"Why don't you cheer your captain, Tom?" I overheard a father say to his
young hopeful.
"No fear!" said the frenzied Biffenite. "Bourne is a beast!"
In fact, the only one who seemed to derive any pleasure from Bourne's
prowess in the field was Acton himself. He used to sit near the
flag-staff, and when Phil made his splendid late cut, whose applause was
so generous as his? whose joy so great? Acton's manoeuvres were on the
highest artistic levels, I can assure you, and in the eyes of the
fellows generally, his was a case of persecuted forgiving virtue. Acton,
too, kept in old Corker's good books, and his achievements in the way of
classics made the old master beam upon him with his keen blue eye.

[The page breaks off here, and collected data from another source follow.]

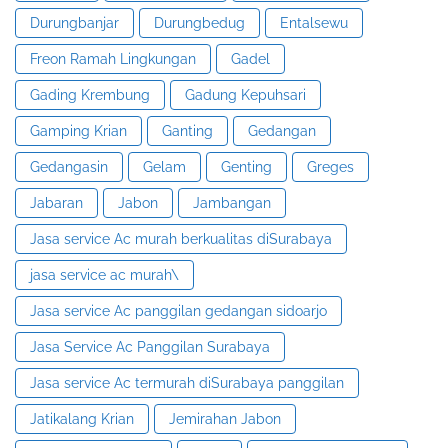
Durungbanjar
Durungbedug
Entalsewu
Freon Ramah Lingkungan
Gadel
Gading Krembung
Gadung Kepuhsari
Gamping Krian
Ganting
Gedangan
Gedangasin
Gelam
Genting
Greges
Jabaran
Jabon
Jambangan
Jasa service Ac murah berkualitas diSurabaya
jasa service ac murah\
Jasa service Ac panggilan gedangan sidoarjo
Jasa Service Ac Panggilan Surabaya
Jasa service Ac termurah diSurabaya panggilan
Jatikalang Krian
Jemirahan Jabon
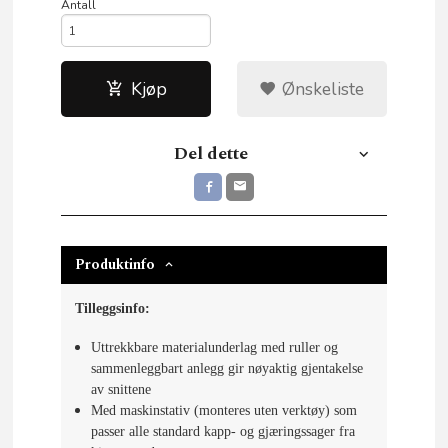
Antall
Kjøp
Ønskeliste
Del dette
Produktinfo
Tilleggsinfo:
Uttrekkbare materialunderlag med ruller og
sammenleggbart anlegg gir nøyaktig gjentakelse
av snittene
Med maskinstativ (monteres uten verktøy) som
passer alle standard kapp- og gjæringssager fra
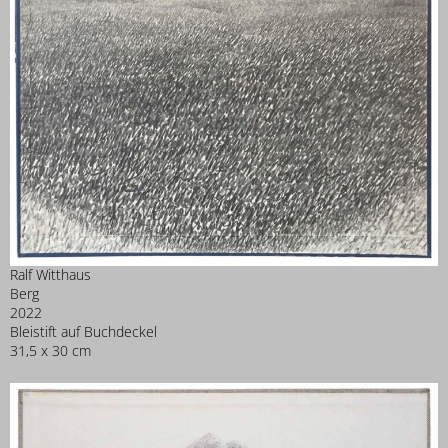
Ralf Witthaus
Berg
2022
Bleistift auf Buchdeckel
31,5 x 30 cm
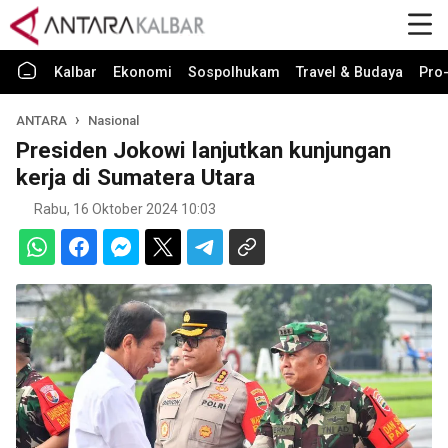
Kalbar
Ekonomi
Sospolhukam
Travel & Budaya
Pro-
ANTARA
Nasional
Presiden Jokowi lanjutkan kunjungan
kerja di Sumatera Utara
Rabu, 16 Oktober 2024 10:03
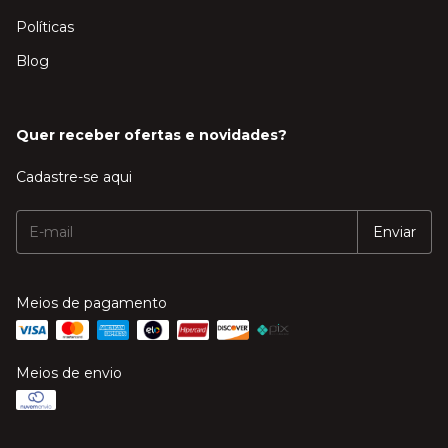
Políticas
Blog
Quer receber ofertas e novidades?
Cadastre-se aqui
Meios de pagamento
Meios de envio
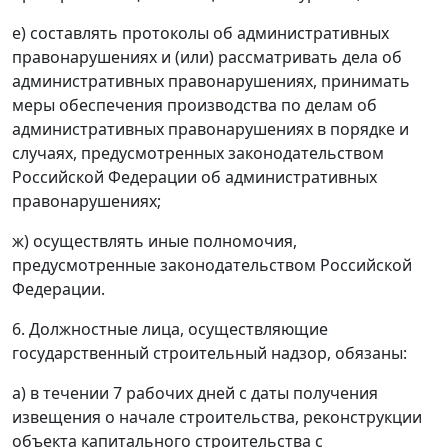
е) составлять протоколы об административных
правонарушениях и (или) рассматривать дела об
административных правонарушениях, принимать
меры обеспечения производства по делам об
административных правонарушениях в порядке и
случаях, предусмотренных законодательством
Российской Федерации об административных
правонарушениях;
ж) осуществлять иные полномочия,
предусмотренные законодательством Российской
Федерации.
6. Должностные лица, осуществляющие
государственный строительный надзор, обязаны:
а) в течении 7 рабочих дней с даты получения
извещения о начале строительства, реконструкции
объекта капитального строительства с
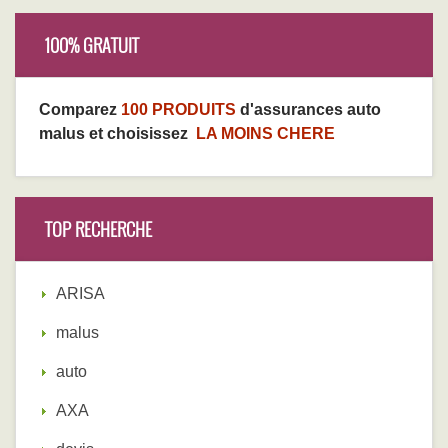
100% GRATUIT
Comparez
100 PRODUITS
d'assurances auto
malus et choisissez
LA MOINS CHERE
TOP RECHERCHE
ARISA
malus
auto
AXA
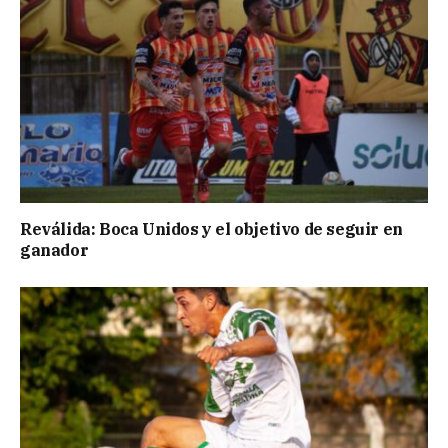
Reválida: Boca Unidos y el objetivo de seguir en
ganador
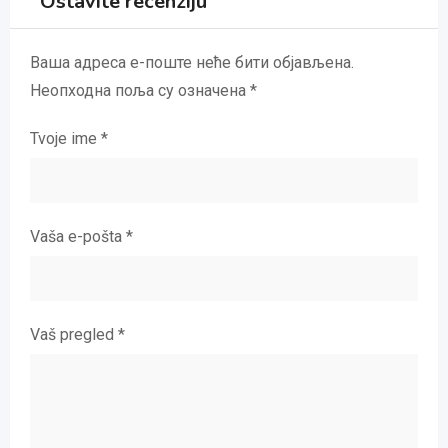
Ostavite recenziju
Ваша адреса е-поште неће бити објављена.
Неопходна поља су означена
*
Tvoje ime
*
Vaša e-pošta
*
Vaš pregled
*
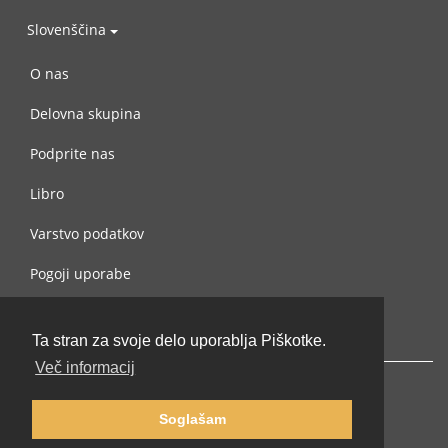
Slovenščina
O nas
Delovna skupina
Podprite nas
Libro
Varstvo podatkov
Pogoji uporabe
Navežite stik z nami
Ta stran za svoje delo uporablja Piškotke.
Več informacij
Soglašam
© 2002-2026 lernu.net |
Impressum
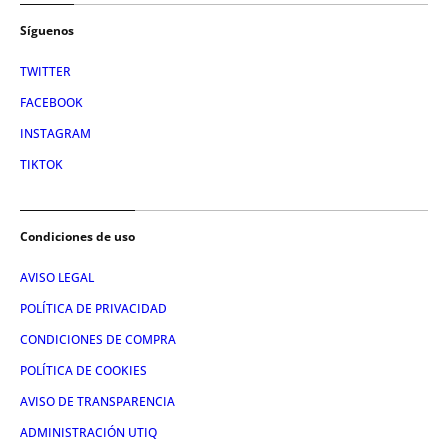
Síguenos
TWITTER
FACEBOOK
INSTAGRAM
TIKTOK
Condiciones de uso
AVISO LEGAL
POLÍTICA DE PRIVACIDAD
CONDICIONES DE COMPRA
POLÍTICA DE COOKIES
AVISO DE TRANSPARENCIA
ADMINISTRACIÓN UTIQ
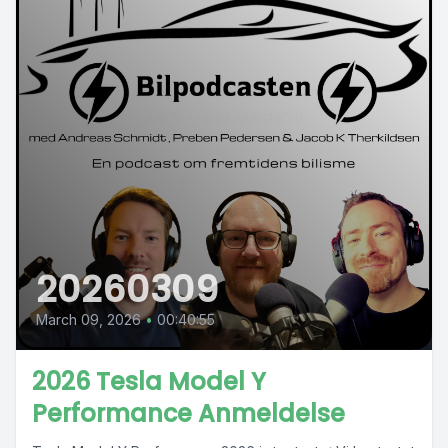
20260309
March 09, 2026
•
00:40:55
2026 Tesla Model Y
Performance Anmeldelse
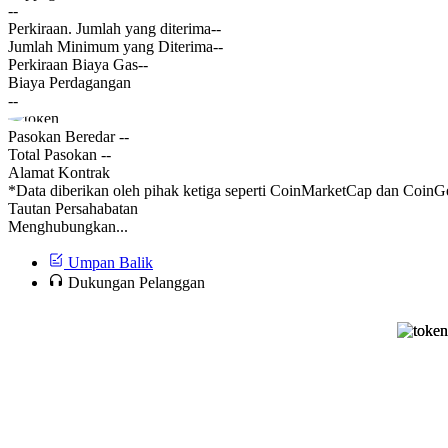
--
Perkiraan. Jumlah yang diterima
--
Jumlah Minimum yang Diterima
--
Perkiraan Biaya Gas
--
Biaya Perdagangan
--
Pasokan Beredar
--
Total Pasokan
--
Alamat Kontrak
*Data diberikan oleh pihak ketiga seperti CoinMarketCap dan CoinGe
Tautan Persahabatan
Menghubungkan...
Umpan Balik
Dukungan Pelanggan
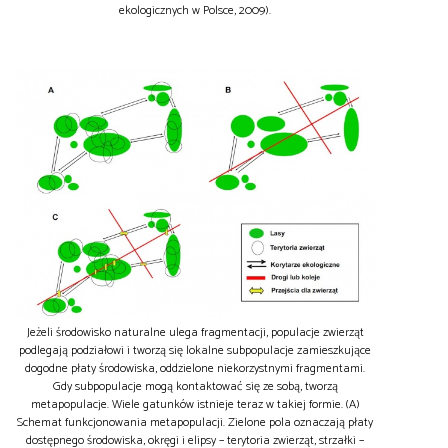
ekologicznych w Polsce, 2009).
Jeżeli środowisko naturalne ulega fragmentacji, populacje zwierząt
podlegają podziałowi i tworzą się lokalne subpopulacje zamieszkujące
dogodne płaty środowiska, oddzielone niekorzystnymi fragmentami.
Gdy subpopulacje mogą kontaktować się ze sobą, tworzą
metapopulacje. Wiele gatunków istnieje teraz w takiej formie. (A)
Schemat funkcjonowania metapopulacji. Zielone pola oznaczają płaty
dostępnego środowiska, okręgi i elipsy – terytoria zwierząt, strzałki –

I saw with dismay how persistently unpopular Phil remained, and I heard
the charms of Acton sung daily by monitor after monitor, until I saw
that Acton had captured the whole body bar Phil's own staunch friends,
Baines, Roberts, and Vercoe. And then it dawned upon me that Acton was
making a bid for the captaincy himself, and when I had convinced myself
that this was his object, I felt angrier than I can remember. I
thereupon wrote to Aspinall, gave him a full, true, and particular
account of Acton's campaign against Phil, and asked him to release
me--and Phil--from our promise of secrecy regarding the football-match
accident. His reply comforted me, and I knew that, come what might, I
had a thunderbolt in my pocket in Aspinall's letter, which could knock
Acton off the Captain's chair if he tried for that blissful seat.